▸ **Instructions for the task**
Look down the entries below and report how many lines hold the string "Hagemann"; write nothing else.

Saved entries:
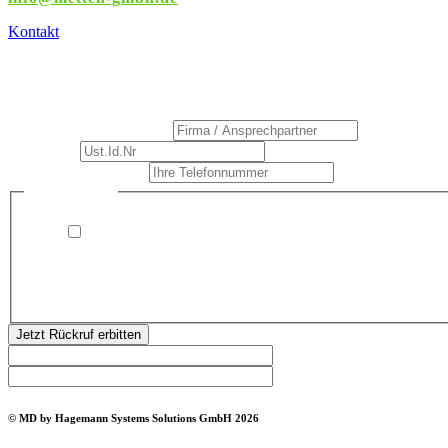
Kontakt
Rückrufservice
Firma / Ansprechpartner
*
Ust.Id.Nr
*
Ihre Telefonnummer
*
/
Datenschutz
*
Ansprechpartner
Ust.Id.Nr
Ich bin damit einverstanden, dass Hagemann Systems
Solutions mich kontaktiert (telefonisch oder per E-Mail)
und meine angegebenen Daten speichert. Ich kann dieser
Zustimmung jederzeit widerrufen.
Jetzt Rückruf erbitten
© MD by Hagemann Systems Solutions GmbH 2026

▸ **Finished task**
2